Q: What do you think might be the future of electronic music?

It's an old question but you never know the future of anything.  I would just say that there's a lot going on, there's a lot available, there's a lot that's been done.  For anyone who's interested, they could spend a lot of time just learning and experiencing and being involved.  So what's happening next we have no idea.  To say what's coming out is impossible, only that it will continue.

Q: You don't think that more convergence of styles is a real possibility?

That would be good but you really can't say.
 

Q: Do you see that electronic music has some kind of influence outside the realm of art?

I think it's now part of our life-system.  It's integrated into how we exist so it's the pulse of what we're doing.  In every way.  Everything is electric, everything is electricity.  Those pulses are no different that your pulse, your heart beat and how you breathe.  It's all connected.  It's that kind of age, an electronic age.

Q: Do you think this music is emblematic of the industrial age then?

I don't know because I see that electronic music can't exist without the human thought.  So everything that is generated is a thought and energy follows thought.  I think that all of it is generated by the human idea, constructed by the necessity a system, a structure, a sequence.  So I see it all as being very human.  It's very human, it's not cold like people think.  Computers and electronic music are not the opposite of the warm human music.  It's exactly the same.  It's equal.  You're not going to necessarily find the equivalent of Charlie Parker on a laptop because we can't perceive that.  But there'll be a time when someone can and then it'll happen.  It's all in your head.

Q: Why do you think people have this misconception that the music is cold and inhuman?

Conditioning.  It's the lack of knowledge, perception.  It's not the big mind.  We're not that smart.  We can't know these things.  How could you?  People are busy working and making a living.  They can't spend their whole day trying to figure out about music.  It's a full time job.  It takes a lot of commitment and integrity to live like that.  You do that 24-7 and you'll get it.  But you can't just step in occasionally and think you have a point of view.  It doesn't work.

Q: What other kinds of misconceptions about electronic music are there?

It's enormously misunderstood by people who play conventional music or who play conventional instruments.  It's not justified.  There's just not aware.  They're threatened by it and they don't consider it to be as valuable as what they do with their more traditional form of creating sound and music.  It's an old story.  It especially relates to jazz, I imagine for rock people, it's the same idea.
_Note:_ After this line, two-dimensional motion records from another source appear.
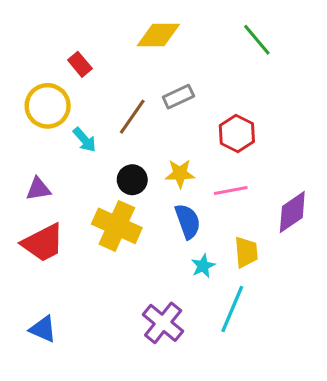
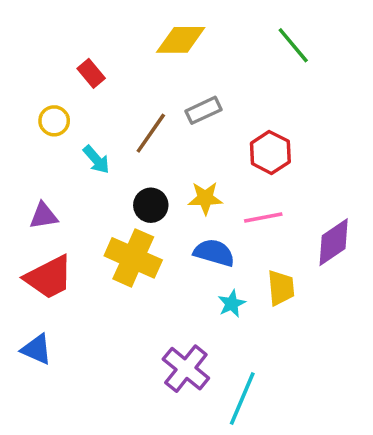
yellow circle: (48, 106) -> (54, 121), size x0.6
blue semicircle: (188, 221) -> (214, 253), turned -54
cyan line: (232, 309) -> (242, 399), moved
blue triangle: (43, 329) -> (37, 349), moved

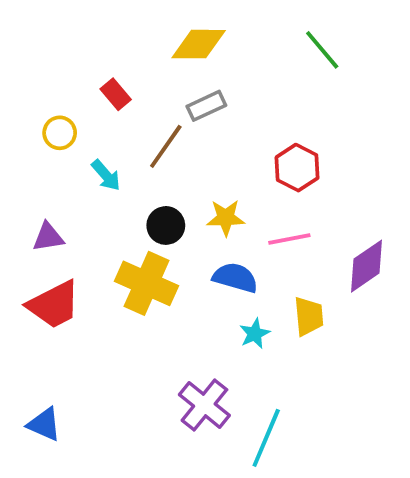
red rectangle: (91, 73) -> (116, 94), moved
gray rectangle: (204, 110) -> (206, 106), moved
blue triangle: (37, 349) -> (44, 424), moved

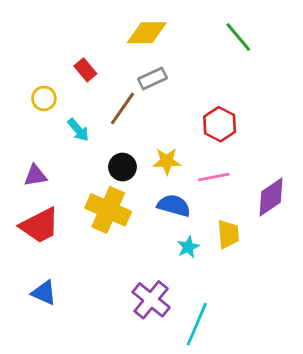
blue triangle: (44, 424) -> (44, 293), moved

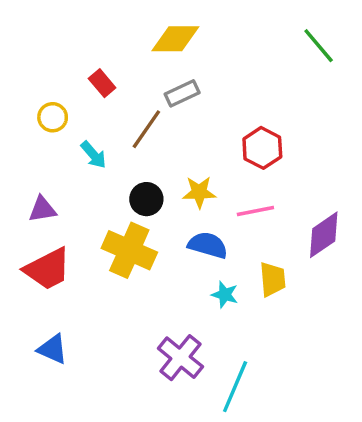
green line: (238, 37) -> (319, 46), moved
cyan star: (188, 247) -> (225, 295), turned -30

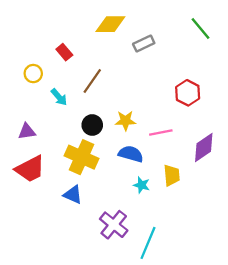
gray rectangle: (182, 93) -> (144, 43), moved
red hexagon: (262, 148) -> (188, 93), moved
blue triangle: (53, 349) -> (73, 195), moved

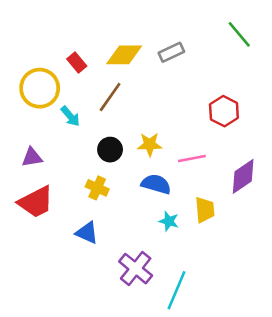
yellow diamond: (110, 24) -> (124, 55), moved
yellow circle: (33, 74) -> (40, 88), size x1.8
yellow cross: (81, 157) -> (97, 188), size x0.6

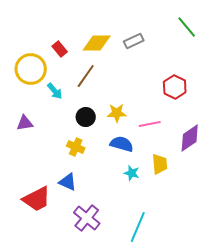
red trapezoid: (36, 202) -> (37, 199), moved
purple cross: (136, 269) -> (87, 218), moved

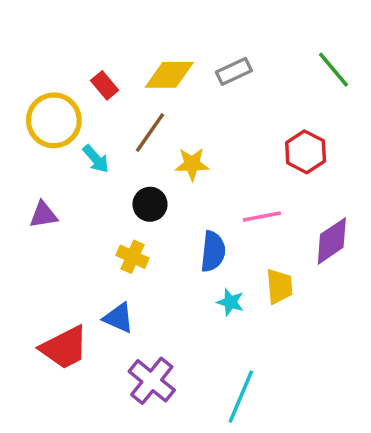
green line: (187, 27) -> (334, 70), moved
yellow star: (117, 113) -> (192, 164), moved
blue semicircle: (122, 144) -> (213, 251), turned 80

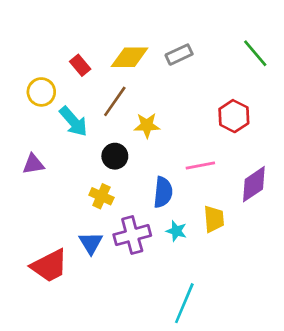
yellow circle: (54, 120) -> (41, 92), size x0.7
cyan arrow: (96, 159) -> (73, 121), size x1.4
blue triangle: (119, 318) -> (91, 243), turned 35
purple cross: (152, 381) -> (132, 235), moved, turned 36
People are afraid of things they don't understand.  They don't know how to relate.  To them, it threatens their security, their existence, their career, image.  Miles Davis was someone who wasn't afraid of that.  He fully embraced those possibilities and delved into it.  He was criticized heavily from the jazz side.  He was supposed to be part of a tradition but he didn't consider himself part of a tradition.  He considered himself a person who was just trying to experience things and evolve.  Evolve is the key.  People who are smart enough to do that or are willing to try will embrace these ideas as new things and encouraging things and a new world.  So whoever will want to be in that new world will be open and think about it and make an effort.  And the people who feel that what they do is precious and in the tradition and preserving an art form, which is all complete rubbish, they'll not.  They'll stick to what they believe and think it's all cold and non-human.  There's as much musicality, artistry and genius and vision in the turntablist as there is in an alto saxophone player.  You just have to have your mind ready to accept that.  That's the new mind, not one who's in the past.

Q: So you don't see a convergence happening because of this ignorance?

Yeah but remember that styles... nothing was a style first.  Everything started as an idea.  A guy did something with an idea.  Someone copied him.  Then someone copied him.  Some copied all of them and it became important to copy that.  It became trendy and then it became a style.  Everything started as an idea.  Nothing started as a style.